July 31, 2020 at 10:05 am #67659
Ok, with this information, I’ll start removing other devices from my network and try different cabling to see if I can find something causing this error.
Also, for reference, the cable run to my garage is about 100 feet, but I’m sure I failed to follow installation standards correctly.
I’m wondering if this condition could be recreated with a long spool of Ethernet cabling. I’ll continue to troubleshoot and test and report back.

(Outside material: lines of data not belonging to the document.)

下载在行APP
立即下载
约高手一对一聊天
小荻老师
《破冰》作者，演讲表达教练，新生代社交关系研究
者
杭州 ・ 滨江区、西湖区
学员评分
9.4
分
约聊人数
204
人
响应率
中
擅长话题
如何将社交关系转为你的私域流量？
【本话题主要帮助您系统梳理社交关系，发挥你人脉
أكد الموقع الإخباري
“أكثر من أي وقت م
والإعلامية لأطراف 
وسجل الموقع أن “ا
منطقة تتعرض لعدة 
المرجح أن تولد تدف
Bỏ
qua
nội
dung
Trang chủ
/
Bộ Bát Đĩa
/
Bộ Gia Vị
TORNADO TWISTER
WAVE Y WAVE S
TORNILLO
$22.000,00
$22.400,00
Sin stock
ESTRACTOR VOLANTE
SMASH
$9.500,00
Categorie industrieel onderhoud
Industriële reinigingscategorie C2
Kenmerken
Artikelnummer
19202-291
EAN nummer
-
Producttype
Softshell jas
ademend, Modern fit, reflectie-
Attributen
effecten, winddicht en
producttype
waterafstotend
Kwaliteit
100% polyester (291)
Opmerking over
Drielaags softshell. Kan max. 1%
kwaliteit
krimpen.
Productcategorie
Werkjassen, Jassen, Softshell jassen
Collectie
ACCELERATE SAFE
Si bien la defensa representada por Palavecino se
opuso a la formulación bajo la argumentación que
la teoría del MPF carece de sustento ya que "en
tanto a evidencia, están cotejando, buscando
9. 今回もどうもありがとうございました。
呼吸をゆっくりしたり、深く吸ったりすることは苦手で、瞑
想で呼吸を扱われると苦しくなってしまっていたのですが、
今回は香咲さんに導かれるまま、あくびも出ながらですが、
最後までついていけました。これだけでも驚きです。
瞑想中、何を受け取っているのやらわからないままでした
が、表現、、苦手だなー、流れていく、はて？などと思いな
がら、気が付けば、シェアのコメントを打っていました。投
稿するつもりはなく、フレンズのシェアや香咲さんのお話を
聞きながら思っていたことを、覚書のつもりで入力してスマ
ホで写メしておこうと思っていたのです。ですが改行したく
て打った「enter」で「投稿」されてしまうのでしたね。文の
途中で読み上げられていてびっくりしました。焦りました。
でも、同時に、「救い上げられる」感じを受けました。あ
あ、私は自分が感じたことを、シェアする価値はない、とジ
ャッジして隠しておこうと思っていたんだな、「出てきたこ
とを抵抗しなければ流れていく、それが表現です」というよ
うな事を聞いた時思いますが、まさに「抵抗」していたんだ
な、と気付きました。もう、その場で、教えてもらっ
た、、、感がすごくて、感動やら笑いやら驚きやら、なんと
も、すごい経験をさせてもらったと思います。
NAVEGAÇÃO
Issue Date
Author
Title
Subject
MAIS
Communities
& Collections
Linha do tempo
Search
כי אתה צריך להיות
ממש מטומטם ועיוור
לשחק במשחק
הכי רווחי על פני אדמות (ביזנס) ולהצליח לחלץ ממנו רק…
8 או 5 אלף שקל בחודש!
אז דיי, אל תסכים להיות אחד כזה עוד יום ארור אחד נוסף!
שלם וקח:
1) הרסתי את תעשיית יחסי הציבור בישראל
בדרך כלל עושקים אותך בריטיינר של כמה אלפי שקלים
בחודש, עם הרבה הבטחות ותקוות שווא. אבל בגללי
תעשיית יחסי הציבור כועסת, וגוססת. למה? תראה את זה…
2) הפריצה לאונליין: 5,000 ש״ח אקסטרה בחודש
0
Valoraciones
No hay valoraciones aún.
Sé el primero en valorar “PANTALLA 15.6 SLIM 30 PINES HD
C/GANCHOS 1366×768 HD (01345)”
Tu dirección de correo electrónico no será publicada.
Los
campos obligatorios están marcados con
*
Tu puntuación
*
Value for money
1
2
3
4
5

July 31, 2020 at 10:48 am #67661
- This reply was modified 5 days, 18 hours ago by bena. Reason: Added cable run length
I have a hang using the debug firmware.
One data point to consider: I was running my ping script at 1 ping per second. I did not get a chance
to slow it down as you recommended. While the ping was running there was no problem. This morning
I stopped the ping. A few hours later I have a hang.
The data on the LCD:
Hope this helps.July 31, 2020 at 10:51 am #67662
I forgot to add: after the hang ping fails.July 31, 2020 at 1:43 pm #67664
@Water_my_lawn: 29|41 matches the problem I was describing earlier, that ‘receiver error’ flag and ‘receiver buffer error’ flag are both been set. Once these are set, it seems eventually the ethernet controller will hang, though not immediately.

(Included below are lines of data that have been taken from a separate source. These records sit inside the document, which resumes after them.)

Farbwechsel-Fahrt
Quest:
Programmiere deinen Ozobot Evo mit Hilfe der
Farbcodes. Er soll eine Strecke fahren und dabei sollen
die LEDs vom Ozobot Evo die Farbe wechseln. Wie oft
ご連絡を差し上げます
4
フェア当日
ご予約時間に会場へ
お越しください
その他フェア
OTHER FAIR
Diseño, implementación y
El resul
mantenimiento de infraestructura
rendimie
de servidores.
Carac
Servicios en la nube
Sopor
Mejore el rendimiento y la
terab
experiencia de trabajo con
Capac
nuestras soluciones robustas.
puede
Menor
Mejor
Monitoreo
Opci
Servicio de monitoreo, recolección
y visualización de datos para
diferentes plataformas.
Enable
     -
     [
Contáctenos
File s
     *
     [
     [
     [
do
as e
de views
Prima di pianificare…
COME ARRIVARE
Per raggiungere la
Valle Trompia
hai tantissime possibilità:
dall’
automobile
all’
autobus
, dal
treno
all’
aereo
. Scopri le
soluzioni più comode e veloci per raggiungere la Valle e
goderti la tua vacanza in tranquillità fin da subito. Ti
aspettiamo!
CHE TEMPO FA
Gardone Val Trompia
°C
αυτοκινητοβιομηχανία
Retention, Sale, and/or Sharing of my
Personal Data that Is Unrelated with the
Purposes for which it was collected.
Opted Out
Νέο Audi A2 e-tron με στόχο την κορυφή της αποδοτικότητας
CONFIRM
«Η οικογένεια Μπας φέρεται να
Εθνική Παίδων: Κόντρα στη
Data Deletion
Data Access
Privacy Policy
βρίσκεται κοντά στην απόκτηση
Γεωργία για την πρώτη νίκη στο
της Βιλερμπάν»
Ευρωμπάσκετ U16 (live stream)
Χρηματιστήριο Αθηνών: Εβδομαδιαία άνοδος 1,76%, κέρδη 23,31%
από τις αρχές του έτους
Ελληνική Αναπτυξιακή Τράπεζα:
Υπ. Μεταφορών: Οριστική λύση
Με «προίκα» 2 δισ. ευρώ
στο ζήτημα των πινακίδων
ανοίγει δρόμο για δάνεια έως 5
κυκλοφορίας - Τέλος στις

So based on the debugging information I collected, I’ve compiled a new firmware 2.1.9(6) with the following work-around: the firmware will periodically check enc28j60 register values, and if it detects any indicator of problems (so far the indicators are: EIR.RXERIF and ESTAT.BUFER are both set; or ESTAT.LATCOL and ESTAT.TXARBT are both set), it will issue a soft reset to enc28j60 to re-initialize its state. This is completely seamless to the user: you will NOT observe any reboot, programs will continue to run; all it does is to trigger a soft reset of the ethernet chip to recover the registers to initial states.

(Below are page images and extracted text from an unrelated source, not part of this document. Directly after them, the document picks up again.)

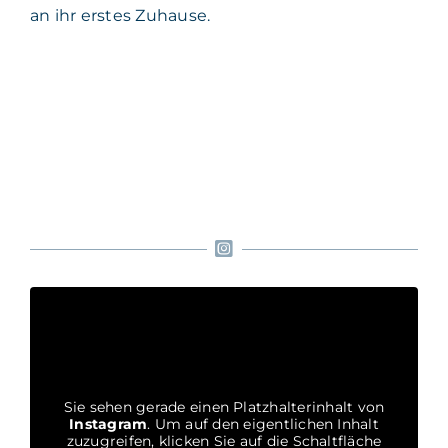
an ihr erstes Zuhause.
Sie sehen gerade einen Platzhalterinhalt von
Instagram
. Um auf den eigentlichen Inhalt
zuzugreifen, klicken Sie auf die Schaltfläche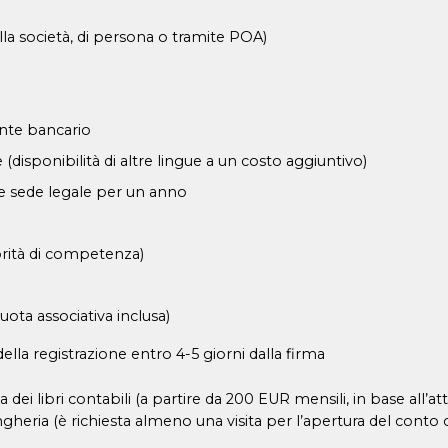
ella società, di persona o tramite POA)
ente bancario
disponibilità di altre lingue a un costo aggiuntivo)
 e sede legale per un anno
o
torità di competenza)
ota associativa inclusa)
la registrazione entro 4-5 giorni dalla firma
 dei libri contabili (a partire da 200 EUR mensili, in base all’atti
Ungheria (è richiesta almeno una visita per l’apertura del conto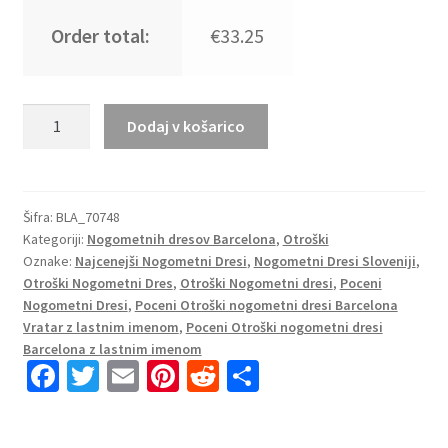
Order total:
€33.25
Nogometni
Dodaj v košarico
dresi
za
otroke
Barcelona
Šifra:
BLA_70748
Kategoriji:
Nogometnih dresov Barcelona
,
Otroški
2023
Oznake:
Najcenejši Nogometni Dresi
,
Nogometni Dresi Sloveniji
,
Kratek
Otroški Nogometni Dres
,
Otroški Nogometni dresi
,
Poceni
Rokav
Nogometni Dresi
,
Poceni Otroški nogometni dresi Barcelona
+
Vratar z lastnim imenom
,
Poceni Otroški nogometni dresi
Kratke
Barcelona z lastnim imenom
hlače
Fa
T
E
Pi
R
S
z
ce
wi
m
nt
e
h
lastnim
b
tt
ai
er
d
ar
imenom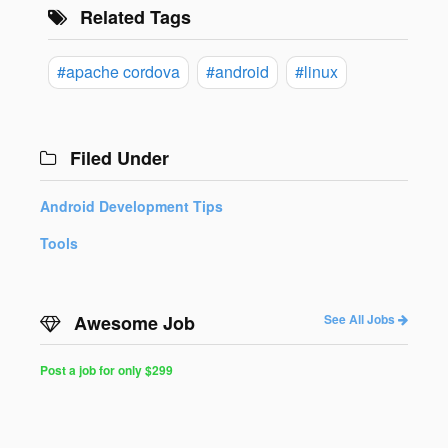
Related Tags
#apache cordova
#android
#linux
Filed Under
Android Development Tips
Tools
Awesome Job
See All Jobs
Post a job for only $299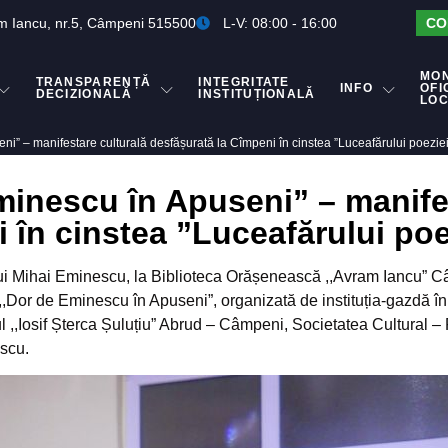
m Iancu, nr.5, Câmpeni 515500
L-V: 08:00 - 16:00
CO
MO
TRANSPARENȚĂ
INTEGRITATE
INFO
OFI
DECIZIONALĂ
INSTITUȚIONALĂ
LO
i” – manifestare culturală desfășurată la Cîmpeni în cinstea ”Luceafărului poezie
minescu în Apuseni” – manifes
 în cinstea ”Luceafărului po
 lui Mihai Eminescu, la Biblioteca Orășenească ,,Avram Iancu” Câ
e ,,Dor de Eminescu în Apuseni”, organizată de instituția-gazdă î
Iosif Șterca Șuluțiu” Abrud – Câmpeni, Societatea Cultural – P
escu.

The firmware is at the same place before:
the name is “os_219_6_enc28j60_debug.bin”. I’ve also changed the debugging information displayed on the LCD a bit, to remove numbers which are now irrelevant. Once flashed, you should see on the top four numbers, for example it might show:
the first three are EIR, ESTAT, and ECON1 register values (all in HEX format), the last one is a count of how many re-initializations it has done so far.
It’s important to use the debug version, as only the debug version has the re-initialization logic I described. This firmware also fixes another issue we discovered just today, where an invalid NTP server/IP can cause the controller to get stuck in NTP syncing state (a rather rare situation that only happens if you’ve put in a wrong NTP server/IP).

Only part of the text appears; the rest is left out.